>>>
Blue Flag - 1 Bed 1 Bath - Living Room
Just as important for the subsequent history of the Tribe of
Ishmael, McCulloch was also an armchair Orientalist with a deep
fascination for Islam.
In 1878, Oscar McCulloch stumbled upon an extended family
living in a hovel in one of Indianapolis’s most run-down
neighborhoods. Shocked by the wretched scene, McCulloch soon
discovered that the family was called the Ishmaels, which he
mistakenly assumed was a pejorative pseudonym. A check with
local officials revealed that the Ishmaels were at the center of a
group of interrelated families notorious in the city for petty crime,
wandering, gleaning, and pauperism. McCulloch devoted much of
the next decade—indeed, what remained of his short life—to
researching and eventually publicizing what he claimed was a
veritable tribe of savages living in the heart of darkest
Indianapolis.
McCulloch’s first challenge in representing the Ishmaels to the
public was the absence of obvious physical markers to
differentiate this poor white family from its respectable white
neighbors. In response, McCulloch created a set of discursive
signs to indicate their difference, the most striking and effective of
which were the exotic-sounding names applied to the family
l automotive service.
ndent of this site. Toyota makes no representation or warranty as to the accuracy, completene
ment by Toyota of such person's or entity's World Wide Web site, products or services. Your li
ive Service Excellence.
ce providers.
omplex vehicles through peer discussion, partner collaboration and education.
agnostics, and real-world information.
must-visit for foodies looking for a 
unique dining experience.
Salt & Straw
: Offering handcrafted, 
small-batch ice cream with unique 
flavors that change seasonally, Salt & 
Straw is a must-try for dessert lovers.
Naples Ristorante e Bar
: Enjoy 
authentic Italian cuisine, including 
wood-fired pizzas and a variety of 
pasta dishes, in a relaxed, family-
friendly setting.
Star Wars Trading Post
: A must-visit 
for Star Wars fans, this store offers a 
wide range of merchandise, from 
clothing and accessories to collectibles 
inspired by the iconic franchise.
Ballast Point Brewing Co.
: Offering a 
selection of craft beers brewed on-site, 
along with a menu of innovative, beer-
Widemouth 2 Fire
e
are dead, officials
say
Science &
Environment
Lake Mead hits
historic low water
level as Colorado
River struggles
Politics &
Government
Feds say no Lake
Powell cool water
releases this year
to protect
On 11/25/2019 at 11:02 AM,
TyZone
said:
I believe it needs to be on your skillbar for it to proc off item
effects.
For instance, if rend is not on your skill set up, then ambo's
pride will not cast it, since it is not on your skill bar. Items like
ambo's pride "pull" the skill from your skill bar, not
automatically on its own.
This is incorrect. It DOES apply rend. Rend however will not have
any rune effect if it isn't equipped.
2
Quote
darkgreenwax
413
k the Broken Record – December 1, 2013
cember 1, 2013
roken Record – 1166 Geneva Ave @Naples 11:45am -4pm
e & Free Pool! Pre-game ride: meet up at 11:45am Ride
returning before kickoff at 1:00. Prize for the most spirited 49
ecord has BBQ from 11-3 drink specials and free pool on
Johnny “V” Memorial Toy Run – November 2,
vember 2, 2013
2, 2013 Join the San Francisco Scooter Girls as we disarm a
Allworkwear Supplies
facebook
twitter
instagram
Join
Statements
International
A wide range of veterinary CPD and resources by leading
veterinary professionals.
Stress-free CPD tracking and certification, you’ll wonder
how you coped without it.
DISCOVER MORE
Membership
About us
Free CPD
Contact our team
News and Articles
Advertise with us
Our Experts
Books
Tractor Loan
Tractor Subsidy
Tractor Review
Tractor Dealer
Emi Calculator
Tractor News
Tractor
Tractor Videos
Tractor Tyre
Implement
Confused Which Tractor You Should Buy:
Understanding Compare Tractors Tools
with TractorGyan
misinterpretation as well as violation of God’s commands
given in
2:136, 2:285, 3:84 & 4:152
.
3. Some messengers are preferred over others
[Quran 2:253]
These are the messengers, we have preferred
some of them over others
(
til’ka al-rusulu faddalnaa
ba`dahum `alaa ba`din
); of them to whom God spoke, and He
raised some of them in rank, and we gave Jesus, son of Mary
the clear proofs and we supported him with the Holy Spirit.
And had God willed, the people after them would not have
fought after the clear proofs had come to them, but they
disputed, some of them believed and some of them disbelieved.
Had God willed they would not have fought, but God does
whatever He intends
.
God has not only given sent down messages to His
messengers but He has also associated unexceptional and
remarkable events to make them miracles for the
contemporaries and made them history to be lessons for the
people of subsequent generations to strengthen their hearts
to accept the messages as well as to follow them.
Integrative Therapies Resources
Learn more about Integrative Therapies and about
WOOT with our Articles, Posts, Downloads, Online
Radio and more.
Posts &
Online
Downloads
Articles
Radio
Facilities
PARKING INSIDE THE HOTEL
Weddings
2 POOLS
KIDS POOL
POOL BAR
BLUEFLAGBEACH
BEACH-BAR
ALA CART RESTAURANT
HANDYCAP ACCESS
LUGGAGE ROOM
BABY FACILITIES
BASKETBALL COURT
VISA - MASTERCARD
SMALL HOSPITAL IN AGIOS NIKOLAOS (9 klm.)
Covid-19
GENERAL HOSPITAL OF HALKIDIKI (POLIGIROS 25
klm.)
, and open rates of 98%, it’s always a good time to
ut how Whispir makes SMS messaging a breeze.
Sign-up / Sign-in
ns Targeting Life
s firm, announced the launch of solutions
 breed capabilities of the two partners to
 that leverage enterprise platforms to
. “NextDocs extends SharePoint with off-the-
<<<
= Problem =
The expected answer is an exact copy of the lines above, beginning at the line with "International" and ending at the line with "fought after the", with both ends in.

= Answer space =
International
A wide range of veterinary CPD and resources by leading
veterinary professionals.
Stress-free CPD tracking and certification, you’ll wonder
how you coped without it.
DISCOVER MORE
Membership
About us
Free CPD
Contact our team
News and Articles
Advertise with us
Our Experts
Books
Tractor Loan
Tractor Subsidy
Tractor Review
Tractor Dealer
Emi Calculator
Tractor News
Tractor
Tractor Videos
Tractor Tyre
Implement
Confused Which Tractor You Should Buy:
Understanding Compare Tractors Tools
with TractorGyan
misinterpretation as well as violation of God’s commands
given in
2:136, 2:285, 3:84 & 4:152
.
3. Some messengers are preferred over others
[Quran 2:253]
These are the messengers, we have preferred
some of them over others
(
til’ka al-rusulu faddalnaa
ba`dahum `alaa ba`din
); of them to whom God spoke, and He
raised some of them in rank, and we gave Jesus, son of Mary
the clear proofs and we supported him with the Holy Spirit.
And had God willed, the people after them would not have
fought after the clear proofs had come to them, but they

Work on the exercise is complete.